[Transcribed page contents]

================================

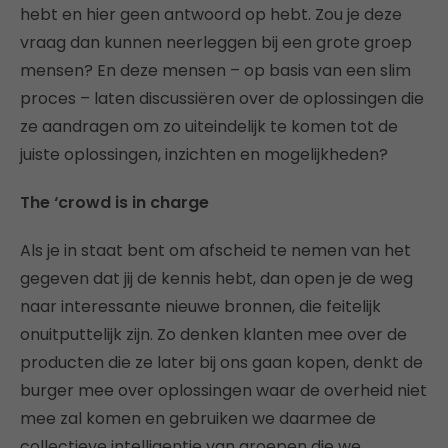
hebt en hier geen antwoord op hebt. Zou je deze
vraag dan kunnen neerleggen bij een grote groep
mensen? En deze mensen – op basis van een slim
proces – laten discussiëren over de oplossingen die
ze aandragen om zo uiteindelijk te komen tot de
juiste oplossingen, inzichten en mogelijkheden?
The ‘crowd is in charge
Als je in staat bent om afscheid te nemen van het
gegeven dat jij de kennis hebt, dan open je de weg
naar interessante nieuwe bronnen, die feitelijk
onuitputtelijk zijn. Zo denken klanten mee over de
producten die ze later bij ons gaan kopen, denkt de
burger mee over oplossingen waar de overheid niet
mee zal komen en gebruiken we daarmee de
collectieve intelligentie van groepen die we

================================

§ **DESCRIPTION OF THE TASK**
Images are to be skipped, and each line above is to be returned exactly.

§ **THE COMPLETED TASK**
hebt en hier geen antwoord op hebt. Zou je deze
vraag dan kunnen neerleggen bij een grote groep
mensen? En deze mensen – op basis van een slim
proces – laten discussiëren over de oplossingen die
ze aandragen om zo uiteindelijk te komen tot de
juiste oplossingen, inzichten en mogelijkheden?
The ‘crowd is in charge
Als je in staat bent om afscheid te nemen van het
gegeven dat jij de kennis hebt, dan open je de weg
naar interessante nieuwe bronnen, die feitelijk
onuitputtelijk zijn. Zo denken klanten mee over de
producten die ze later bij ons gaan kopen, denkt de
burger mee over oplossingen waar de overheid niet
mee zal komen en gebruiken we daarmee de
collectieve intelligentie van groepen die we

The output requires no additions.